I'm currently integrating the temperature gradient along a boundary by first solving (seems wrong to need a solver) for the gradient of the temperature field and then integrating with Simpson's rule. Is there a cleaner approach with the project I am missing?
I am working in c++, so I have created a ufl file just for calculating the gradient.
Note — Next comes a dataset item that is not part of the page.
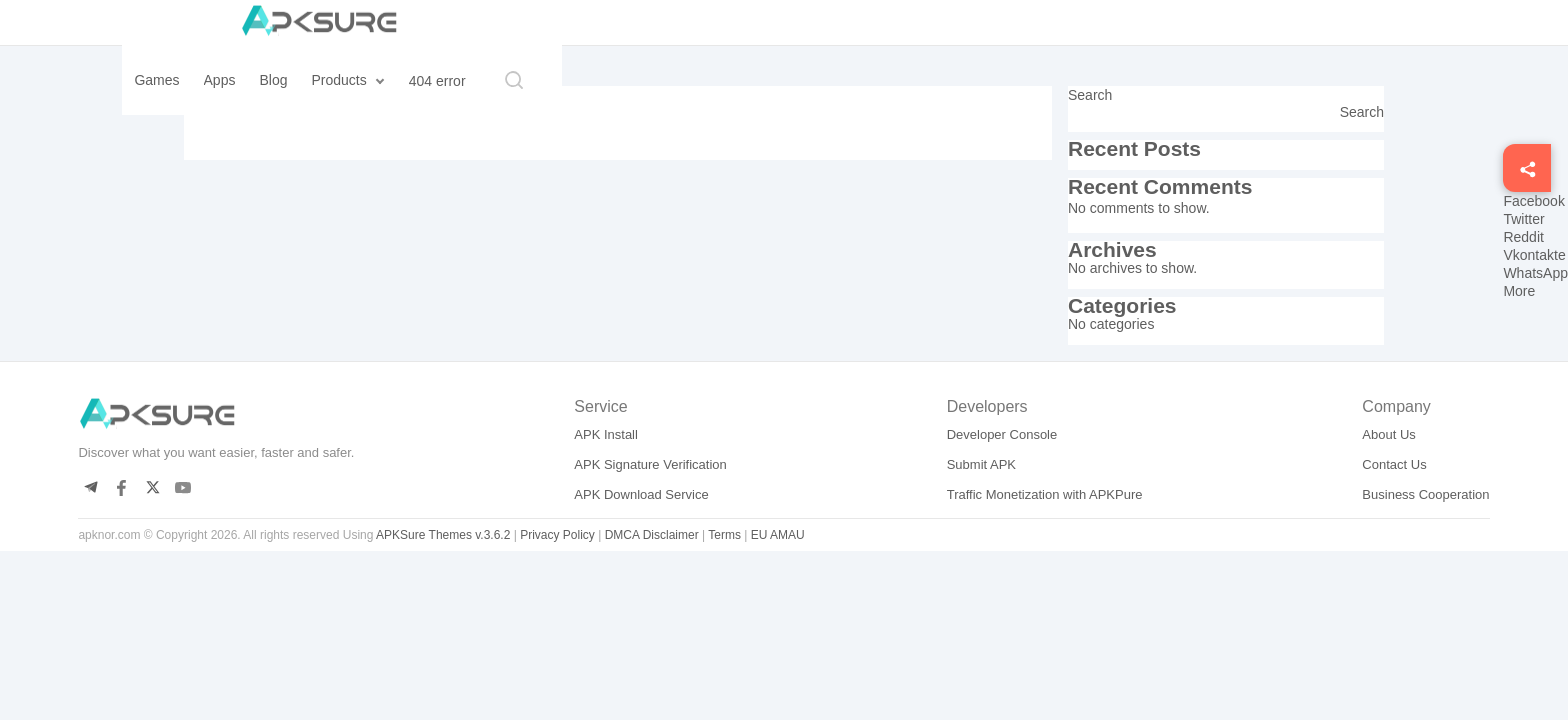 This screenshot has height=720, width=1568. Describe the element at coordinates (443, 535) in the screenshot. I see `APKSure Themes v.3.6.2` at that location.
I've seen some python snippets that do this cleanly with assembling a matrix with 'grad', but I haven't found the c++ equivalent. (I assume its a ufl -> form -> assemble?)
A general way to integrate the gradient over marked facets would be really convenient :)
Example:
UFL file for gradient
vector = VectorElement("Lagrange", triangle, 2)
scalar = FiniteElement("Lagrange", triangle, 2)
q = Coefficient(scalar)
a = inner(u,w)*dx
L = inner(grad(q),w)*dx
Then I would do a simple solve for grad_q
solve(a_grad == L_grad, grad_q);
With grad_q I would integrate along an edge, in this case the negative x-normal from (1,0) to y=(1,1)
double Qn = 0;
int points = 500;
for(int j = 0; j <= points - 1; j++)
{
double y0 = j / (double)points;
double y1 = (j+1) / (double)points;
double yab = 0.5*(y0+y1);
Point pa(x,y0);
Point pb(x,y1);
Point pab(x, yab);
Array<double> values(2);
grad_q(values, pa);
fa = -values[0]; // x-component
grad_q(values, pab);
fab = -values[0]; // x-component
(grad_q(values, pb);
fb = -values[0]; // x-component
Qn += ((y1-y0)/6.0)*(fa + 4*fab+fb);
}
This works, but only because the path is well defined and the normal is also well defined. I'm thinking of an unstructured/curved boundary where I would need to integrate along the facets point to point and calculate the normal components as being painful.
If there was a way to integrate a Function (not necessarily gradient) along a marked boundary that would help, unless I am missing a more direct method?